交響曲第5番 変ロ長調 作品100
各種打楽器にハープとピアノを加えた3管編成の大規模な交響曲。プロコフィエフの交響曲のなかでは、最も高く評価され、演奏機会も多い作品。
第2次世界大戦中わずか2ヶ月で書き上げられ、レニングラード解放記念祝賀祭にて、作曲家自身の指揮で初演。この模様はラジオ中継され、ソビエトの聴衆に熱狂でむかえられた。

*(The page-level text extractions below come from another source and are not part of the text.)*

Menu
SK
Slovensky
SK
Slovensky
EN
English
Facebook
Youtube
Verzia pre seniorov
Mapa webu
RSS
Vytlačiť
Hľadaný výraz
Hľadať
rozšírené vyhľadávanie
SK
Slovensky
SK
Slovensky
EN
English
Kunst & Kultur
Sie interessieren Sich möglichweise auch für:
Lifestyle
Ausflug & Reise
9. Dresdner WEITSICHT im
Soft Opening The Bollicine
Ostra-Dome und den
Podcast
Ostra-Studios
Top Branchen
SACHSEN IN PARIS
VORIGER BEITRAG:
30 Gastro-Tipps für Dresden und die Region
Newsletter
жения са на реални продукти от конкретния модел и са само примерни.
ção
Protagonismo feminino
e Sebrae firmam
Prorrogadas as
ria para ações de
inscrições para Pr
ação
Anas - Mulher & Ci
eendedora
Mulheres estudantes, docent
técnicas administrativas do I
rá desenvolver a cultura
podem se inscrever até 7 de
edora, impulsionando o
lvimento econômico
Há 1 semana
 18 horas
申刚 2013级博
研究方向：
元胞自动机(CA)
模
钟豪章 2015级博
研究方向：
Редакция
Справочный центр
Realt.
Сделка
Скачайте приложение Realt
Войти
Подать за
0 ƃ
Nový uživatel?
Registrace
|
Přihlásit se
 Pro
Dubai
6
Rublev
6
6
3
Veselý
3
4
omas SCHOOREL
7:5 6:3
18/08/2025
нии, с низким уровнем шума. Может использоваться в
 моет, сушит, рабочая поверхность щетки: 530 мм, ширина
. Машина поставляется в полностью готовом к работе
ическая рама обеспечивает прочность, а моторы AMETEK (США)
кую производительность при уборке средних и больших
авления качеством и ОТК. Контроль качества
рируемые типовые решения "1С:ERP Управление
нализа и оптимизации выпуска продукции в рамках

スターリン圧政下、お仕着せのプロパガンダ依頼であったにもかかわらず、しっかりした構成と豊かな楽想、叙事詩的壮麗さが、プロコフィエフの革新的な個性とよく混じりあい、会心の作品に仕上がっている。
作曲年代:1944年
初演:1945年3月 モスクワ音楽院ホールにて 指揮は作曲者自身
楽器編成:ピッコロ、フルート2、オーボエ2、イングリッシュ・ホルン、クラリネット3、バス・クラリネット、ファゴット2、コントラ・ファゴット、ホルン4、トランペット3、トロンボーン3、チューバ、ティンパニ、トライアングル、シンバル、タンバリン、ウッドブロック、小太鼓、大太鼓、ゴング、ピアノ、ハープ、弦5部
楽曲構成:
第1楽章 アンダンテ
第2楽章 アレグロ・マルカート (marcato:はっきりと)
第3楽章 アダージョ
第4楽章 アレグロ・ジョコ (giocoso:楽しそうに、滑稽に)
演奏時間:約46分
プロコフィエフ:交響曲第5番&ストラヴィンスキー:バレエ「春の祭典」
ヘルベルト・フォン・カラヤン指揮
1. プロコフィエフ:交響曲第5番 op.100
1968年(1)、1977年(2) ステレオ録音 |
カラヤン&ベルリン・フィルが最も充実していた時期の録音だけあって、巨大なスケール感と確固たる造形美に圧倒される。ゴージャスなプロコフィエフが堪能できる1枚。
プロコフィエフ:交響曲第5番&ピアノ協奏曲第3番
ジョージ・セル指揮
1. 交響曲第5番変ロ長調op.100 1959年 ステレオ録音 (CBS Sony) |
戦時下に作曲されたことを思い出させる厳しいアプローチ。身を引き締めたくなるような緊張感に満ちたセル&クリーヴランド管の演奏。
プロコフィエフ:交響曲第1番&第5番
アンドレ・プレヴィン指揮
1. 交響曲第1番ニ長調op.25「古典」 1986年 デジタル録音 (Philips) |
上記セル盤と対照的なプレヴィンの爽快な第5番。明快でスマート。プロコフィエフ特有の稚気に富んだユーモアのセンスがうかがえる、クールな快演盤。